The GEO database was searched using the keyword "colorectal cancer", and 10 datasets were identified that included interleukin-17A mRNA expression and survival data of several colorectal cancer patient cohorts. The patients were stratified into the interleukin-17Ahigh and interleukin-17Alow groups based on the median expression level.
Higher interleukin-17A mRNA levels were associated with better overall survival rates and the early tumor stage, indicating a protective role of interleukin-17A in colorectal cancer. Furthermore, interleukin-17A mRNA expression also correlated positively with that of TNFS11, CCR6, and CCL20, indicating that the anti-tumor effect of interleukin-17A is likely mediated by enhancing tumor antigen presentation by dendritic cells and recruiting the activated tumor-specific CD8+ cytotoxic T lymphocytes. The IL-23 and STAT3 mRNA levels were also significantly higher in the interleukin-17Ahigh group, which points to an upstream regulatory role of IL-23/STAT3 axis. Finally, the immune checkpoints PDCD1 (PD-1) and CD274 (PDL-1) were also positively correlated with interleukin-17A mRNA expression, indicating that interleukin-17A is a promising predictor of the immunotherapeutic outcome of PD-1/PDL-1 blockade in colorectal cancer.

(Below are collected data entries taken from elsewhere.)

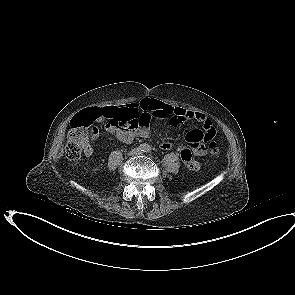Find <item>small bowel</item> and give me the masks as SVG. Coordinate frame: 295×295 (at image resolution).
<instances>
[{"label":"small bowel","mask_w":295,"mask_h":295,"mask_svg":"<svg viewBox=\"0 0 295 295\" xmlns=\"http://www.w3.org/2000/svg\"><path fill=\"white\" fill-rule=\"evenodd\" d=\"M113 109V119L105 123L107 132L115 136L122 143L129 144L135 138H146L150 135V120L152 116L166 119L171 126H178L181 123L196 120L202 123V129H192L186 135L188 147L180 148V156L184 164L196 169L199 167L197 156H203L207 153V141L215 136V129L211 119L204 113L187 110L165 103L158 99L144 98L139 102L128 103L120 106L109 107ZM102 108H91L86 113L95 122H103L104 117L100 115ZM126 119L137 120L139 126L136 129L120 127L118 124ZM98 130L93 138L98 137ZM162 149H170V141L160 143ZM92 148L88 146L85 150L86 155L92 154Z\"/></svg>","instance_id":"1"}]
</instances>
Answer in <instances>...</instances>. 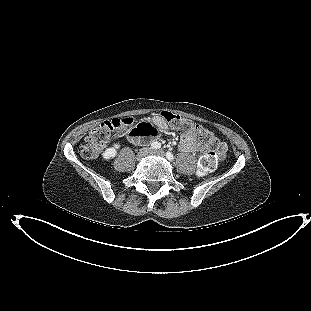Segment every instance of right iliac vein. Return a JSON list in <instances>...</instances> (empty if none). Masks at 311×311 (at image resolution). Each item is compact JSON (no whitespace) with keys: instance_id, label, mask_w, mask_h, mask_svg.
I'll return each mask as SVG.
<instances>
[{"instance_id":"63e3f726","label":"right iliac vein","mask_w":311,"mask_h":311,"mask_svg":"<svg viewBox=\"0 0 311 311\" xmlns=\"http://www.w3.org/2000/svg\"><path fill=\"white\" fill-rule=\"evenodd\" d=\"M148 153H150V149L149 148H142L136 156V159L138 161L142 160L144 157H146L148 155Z\"/></svg>"}]
</instances>
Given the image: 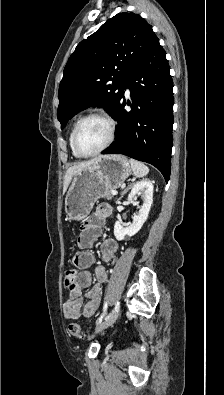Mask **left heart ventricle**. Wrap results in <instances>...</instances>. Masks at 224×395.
Listing matches in <instances>:
<instances>
[{"mask_svg": "<svg viewBox=\"0 0 224 395\" xmlns=\"http://www.w3.org/2000/svg\"><path fill=\"white\" fill-rule=\"evenodd\" d=\"M109 136L106 122L98 118L86 120L80 127L77 144L82 153H91L100 148Z\"/></svg>", "mask_w": 224, "mask_h": 395, "instance_id": "obj_1", "label": "left heart ventricle"}]
</instances>
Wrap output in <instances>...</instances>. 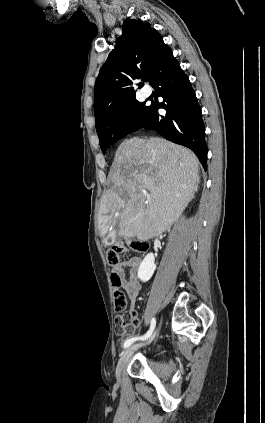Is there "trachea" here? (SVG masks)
<instances>
[{
  "mask_svg": "<svg viewBox=\"0 0 265 423\" xmlns=\"http://www.w3.org/2000/svg\"><path fill=\"white\" fill-rule=\"evenodd\" d=\"M144 81H147V77L144 78Z\"/></svg>",
  "mask_w": 265,
  "mask_h": 423,
  "instance_id": "1",
  "label": "trachea"
}]
</instances>
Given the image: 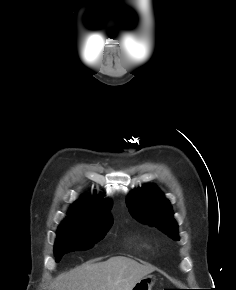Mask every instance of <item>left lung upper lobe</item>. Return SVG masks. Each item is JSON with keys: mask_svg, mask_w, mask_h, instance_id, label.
I'll use <instances>...</instances> for the list:
<instances>
[{"mask_svg": "<svg viewBox=\"0 0 236 290\" xmlns=\"http://www.w3.org/2000/svg\"><path fill=\"white\" fill-rule=\"evenodd\" d=\"M130 213L139 221L154 225L174 240H179L171 205L155 185L134 191L127 200Z\"/></svg>", "mask_w": 236, "mask_h": 290, "instance_id": "left-lung-upper-lobe-1", "label": "left lung upper lobe"}]
</instances>
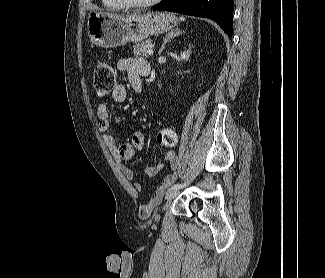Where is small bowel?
I'll return each mask as SVG.
<instances>
[{
	"mask_svg": "<svg viewBox=\"0 0 325 278\" xmlns=\"http://www.w3.org/2000/svg\"><path fill=\"white\" fill-rule=\"evenodd\" d=\"M148 67V62L145 59L138 57H121L117 61V68L120 71L127 73L130 86L136 94H139L142 90V77L148 76ZM112 99L116 103H124L127 99L126 87L122 84L117 85L112 92ZM97 113L99 117V130L104 133V141L112 152L118 168L128 180H133L134 172L127 167L124 162L130 161L137 152L142 150L145 143L144 133L138 130L133 133L129 142L118 145L115 136L108 132L111 121L110 111L107 104L101 103L98 106ZM172 148H169L165 153V163L147 165L145 167V172L150 176L158 174L165 168V166H168L171 169V173L165 176L163 183L156 189L155 199L161 197L164 194L165 189L176 179L175 171L177 167V157ZM134 186L139 191L143 188L142 183L138 181L134 182Z\"/></svg>",
	"mask_w": 325,
	"mask_h": 278,
	"instance_id": "c3829d8e",
	"label": "small bowel"
}]
</instances>
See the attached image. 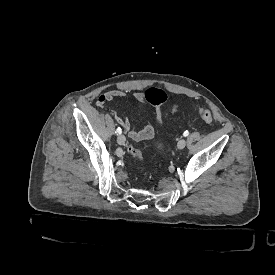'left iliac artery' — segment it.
Segmentation results:
<instances>
[{"mask_svg": "<svg viewBox=\"0 0 275 275\" xmlns=\"http://www.w3.org/2000/svg\"><path fill=\"white\" fill-rule=\"evenodd\" d=\"M189 135V132L186 130L184 133H183V136L186 137Z\"/></svg>", "mask_w": 275, "mask_h": 275, "instance_id": "obj_1", "label": "left iliac artery"}]
</instances>
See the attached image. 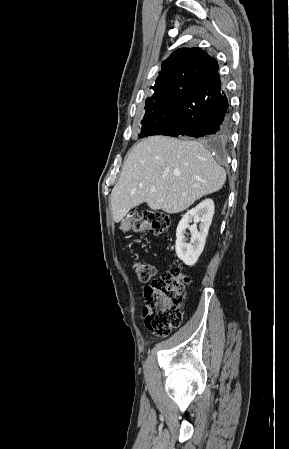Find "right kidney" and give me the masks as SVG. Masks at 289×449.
Returning <instances> with one entry per match:
<instances>
[{
  "instance_id": "obj_1",
  "label": "right kidney",
  "mask_w": 289,
  "mask_h": 449,
  "mask_svg": "<svg viewBox=\"0 0 289 449\" xmlns=\"http://www.w3.org/2000/svg\"><path fill=\"white\" fill-rule=\"evenodd\" d=\"M214 215V202L212 199H205L195 208L189 210L180 220L176 230L175 250L178 258L188 266L194 265L201 255L208 230ZM194 223L189 225V223ZM199 224V230L197 229ZM186 229L190 231V243L186 242L184 234Z\"/></svg>"
}]
</instances>
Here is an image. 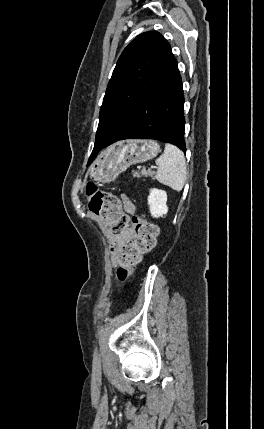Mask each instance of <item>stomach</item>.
Segmentation results:
<instances>
[{
	"label": "stomach",
	"instance_id": "1",
	"mask_svg": "<svg viewBox=\"0 0 264 429\" xmlns=\"http://www.w3.org/2000/svg\"><path fill=\"white\" fill-rule=\"evenodd\" d=\"M159 144L150 139H131L107 148L94 161L90 175L101 183L114 181L130 165L148 161L159 152Z\"/></svg>",
	"mask_w": 264,
	"mask_h": 429
}]
</instances>
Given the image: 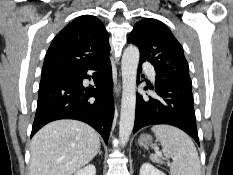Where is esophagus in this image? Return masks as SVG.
Returning a JSON list of instances; mask_svg holds the SVG:
<instances>
[{"label": "esophagus", "mask_w": 233, "mask_h": 175, "mask_svg": "<svg viewBox=\"0 0 233 175\" xmlns=\"http://www.w3.org/2000/svg\"><path fill=\"white\" fill-rule=\"evenodd\" d=\"M114 93H115L116 96L119 95V93H120V86H115L114 87Z\"/></svg>", "instance_id": "obj_1"}]
</instances>
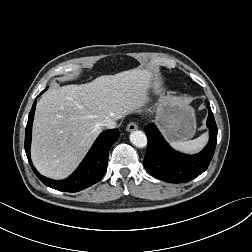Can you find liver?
<instances>
[{
  "instance_id": "liver-1",
  "label": "liver",
  "mask_w": 252,
  "mask_h": 252,
  "mask_svg": "<svg viewBox=\"0 0 252 252\" xmlns=\"http://www.w3.org/2000/svg\"><path fill=\"white\" fill-rule=\"evenodd\" d=\"M152 78L149 70L132 69L48 90L37 103L33 122L36 169L52 179L66 178L102 132L104 120L141 112Z\"/></svg>"
}]
</instances>
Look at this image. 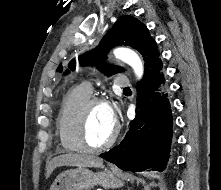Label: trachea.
<instances>
[{"label": "trachea", "mask_w": 221, "mask_h": 190, "mask_svg": "<svg viewBox=\"0 0 221 190\" xmlns=\"http://www.w3.org/2000/svg\"><path fill=\"white\" fill-rule=\"evenodd\" d=\"M123 90H126V91H127V90H130V88H129V87H126V88H124Z\"/></svg>", "instance_id": "1"}]
</instances>
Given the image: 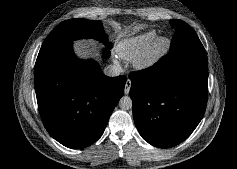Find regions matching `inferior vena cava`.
Here are the masks:
<instances>
[{
  "label": "inferior vena cava",
  "mask_w": 237,
  "mask_h": 169,
  "mask_svg": "<svg viewBox=\"0 0 237 169\" xmlns=\"http://www.w3.org/2000/svg\"><path fill=\"white\" fill-rule=\"evenodd\" d=\"M103 72L108 77H116L120 75V70L114 65H106L103 69Z\"/></svg>",
  "instance_id": "obj_1"
}]
</instances>
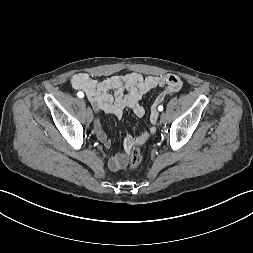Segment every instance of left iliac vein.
<instances>
[{
	"mask_svg": "<svg viewBox=\"0 0 253 253\" xmlns=\"http://www.w3.org/2000/svg\"><path fill=\"white\" fill-rule=\"evenodd\" d=\"M161 122H165L167 120V115L165 113H162L160 116Z\"/></svg>",
	"mask_w": 253,
	"mask_h": 253,
	"instance_id": "obj_1",
	"label": "left iliac vein"
}]
</instances>
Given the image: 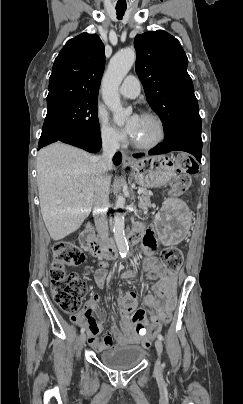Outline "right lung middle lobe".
I'll use <instances>...</instances> for the list:
<instances>
[{"label": "right lung middle lobe", "instance_id": "dd1d6c3e", "mask_svg": "<svg viewBox=\"0 0 243 404\" xmlns=\"http://www.w3.org/2000/svg\"><path fill=\"white\" fill-rule=\"evenodd\" d=\"M68 132L100 136L97 99L63 100L48 105L38 150Z\"/></svg>", "mask_w": 243, "mask_h": 404}]
</instances>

Interleukin-17A mRNA is a protective factor in colorectal cancer and a promising biomarker for assessing the prognosis and immunotherapeutic response.

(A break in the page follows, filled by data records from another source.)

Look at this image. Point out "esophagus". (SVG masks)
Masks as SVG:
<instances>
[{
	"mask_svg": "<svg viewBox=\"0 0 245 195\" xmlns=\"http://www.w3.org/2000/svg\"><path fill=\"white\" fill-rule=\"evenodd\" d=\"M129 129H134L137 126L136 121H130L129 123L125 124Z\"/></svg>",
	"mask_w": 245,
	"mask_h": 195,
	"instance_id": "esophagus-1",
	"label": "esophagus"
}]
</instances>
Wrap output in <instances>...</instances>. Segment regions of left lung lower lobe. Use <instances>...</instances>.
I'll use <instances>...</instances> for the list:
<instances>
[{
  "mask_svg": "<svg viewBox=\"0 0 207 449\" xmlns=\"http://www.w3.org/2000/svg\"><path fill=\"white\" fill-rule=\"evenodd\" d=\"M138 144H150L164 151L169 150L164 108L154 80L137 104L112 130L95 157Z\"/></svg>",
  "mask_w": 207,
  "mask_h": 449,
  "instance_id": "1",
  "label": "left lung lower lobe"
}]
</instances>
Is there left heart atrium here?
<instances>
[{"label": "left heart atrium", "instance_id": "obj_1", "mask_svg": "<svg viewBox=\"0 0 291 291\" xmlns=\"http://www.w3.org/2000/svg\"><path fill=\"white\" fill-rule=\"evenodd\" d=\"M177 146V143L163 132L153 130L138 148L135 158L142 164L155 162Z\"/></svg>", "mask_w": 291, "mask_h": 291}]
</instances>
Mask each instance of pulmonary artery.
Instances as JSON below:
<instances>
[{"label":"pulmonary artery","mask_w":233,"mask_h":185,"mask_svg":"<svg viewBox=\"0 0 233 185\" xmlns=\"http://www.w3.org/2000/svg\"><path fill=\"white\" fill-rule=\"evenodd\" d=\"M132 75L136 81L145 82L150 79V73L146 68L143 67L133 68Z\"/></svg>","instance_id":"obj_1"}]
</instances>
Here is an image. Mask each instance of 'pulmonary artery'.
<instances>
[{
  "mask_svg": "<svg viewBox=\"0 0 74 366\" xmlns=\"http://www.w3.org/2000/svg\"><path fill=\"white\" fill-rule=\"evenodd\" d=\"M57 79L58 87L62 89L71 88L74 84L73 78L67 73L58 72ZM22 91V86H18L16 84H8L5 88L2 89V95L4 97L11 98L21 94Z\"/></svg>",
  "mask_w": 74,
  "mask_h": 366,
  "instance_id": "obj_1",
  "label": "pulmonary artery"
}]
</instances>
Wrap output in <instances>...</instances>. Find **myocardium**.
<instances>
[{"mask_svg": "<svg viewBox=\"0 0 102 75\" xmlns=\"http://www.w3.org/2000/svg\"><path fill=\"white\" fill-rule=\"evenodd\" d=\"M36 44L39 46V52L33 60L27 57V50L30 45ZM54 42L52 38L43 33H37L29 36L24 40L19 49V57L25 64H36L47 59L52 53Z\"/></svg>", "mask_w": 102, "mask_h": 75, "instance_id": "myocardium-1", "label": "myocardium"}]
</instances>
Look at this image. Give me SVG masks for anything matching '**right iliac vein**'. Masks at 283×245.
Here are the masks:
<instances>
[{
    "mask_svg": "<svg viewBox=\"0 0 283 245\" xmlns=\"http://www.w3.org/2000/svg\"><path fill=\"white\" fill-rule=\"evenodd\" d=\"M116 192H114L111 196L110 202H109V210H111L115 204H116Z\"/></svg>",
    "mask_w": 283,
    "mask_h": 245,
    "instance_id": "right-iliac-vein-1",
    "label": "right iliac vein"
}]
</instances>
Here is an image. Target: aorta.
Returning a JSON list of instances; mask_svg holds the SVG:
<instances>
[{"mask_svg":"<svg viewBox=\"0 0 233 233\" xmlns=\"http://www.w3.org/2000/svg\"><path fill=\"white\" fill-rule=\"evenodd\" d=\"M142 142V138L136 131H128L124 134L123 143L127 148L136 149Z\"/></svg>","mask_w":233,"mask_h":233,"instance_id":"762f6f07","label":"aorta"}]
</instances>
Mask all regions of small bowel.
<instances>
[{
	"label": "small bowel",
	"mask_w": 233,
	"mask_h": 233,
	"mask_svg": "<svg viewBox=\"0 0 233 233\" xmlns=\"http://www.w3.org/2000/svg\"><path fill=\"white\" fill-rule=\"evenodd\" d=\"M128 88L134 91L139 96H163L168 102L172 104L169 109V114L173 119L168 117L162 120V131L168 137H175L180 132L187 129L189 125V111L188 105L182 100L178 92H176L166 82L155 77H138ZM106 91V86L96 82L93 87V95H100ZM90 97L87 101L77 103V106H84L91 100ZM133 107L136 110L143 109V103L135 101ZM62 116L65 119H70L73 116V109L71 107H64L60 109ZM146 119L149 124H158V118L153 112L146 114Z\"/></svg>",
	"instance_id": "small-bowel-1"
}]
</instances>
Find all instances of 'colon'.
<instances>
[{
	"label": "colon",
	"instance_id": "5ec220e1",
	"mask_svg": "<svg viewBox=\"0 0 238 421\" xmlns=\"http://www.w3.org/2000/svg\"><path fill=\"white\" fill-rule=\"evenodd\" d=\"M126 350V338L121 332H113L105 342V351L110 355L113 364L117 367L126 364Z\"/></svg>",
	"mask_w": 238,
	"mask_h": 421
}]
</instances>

白细胞介素-17A 是一种促炎细胞因子,由 TH17 细胞产生,在肿瘤进展、传染病和自身免疫性疾病中发挥双重作用。白细胞介素-17A 在结直肠肿瘤发生和血管生成过程中被诱导,尽管一些研究也报道了其抗肿瘤作用。我们的研究目的是评估白细胞介素-17A 在结直肠癌中的预后作用,并确定潜在的机制。
使用关键字“结直肠癌”在 GEO 数据库中进行搜索,确定了包含几个结直肠癌患者队列的白细胞介素-17A mRNA 表达和生存数据的 10 个数据集。根据中位表达水平,将患者分为白细胞介素-17A 高和白细胞介素-17A 低两组。
较高的白细胞介素-17A mRNA 水平与较好的总生存率和早期肿瘤分期相关,表明白细胞介素-17A 在结直肠癌中具有保护作用。此外,白细胞介素-17A mRNA 表达也与 TNFS11、CCR6 和 CCL20 的表达呈正相关,表明白细胞介素-17A 的抗肿瘤作用可能是通过增强树突状细胞对肿瘤抗原的呈递和募集激活的肿瘤特异性 CD8+细胞毒性 T 淋巴细胞来介导的。白细胞介素-17A 高组的 IL-23 和 STAT3 mRNA 水平也显著升高,这表明 IL-23/STAT3 轴具有上游调节作用。最后,免疫检查点 PDCD1(PD-1)和 CD274(PDL-1)也与白细胞介素-17A mRNA 表达呈正相关,表明白细胞介素-17A 是评估结直肠癌 PD-1/PDL-1 阻断免疫治疗效果的有前途的预测因子。
白细胞介素-17A mRNA 是结直肠癌的保护因子,是评估预后和免疫治疗反应的有前途的生物标志物。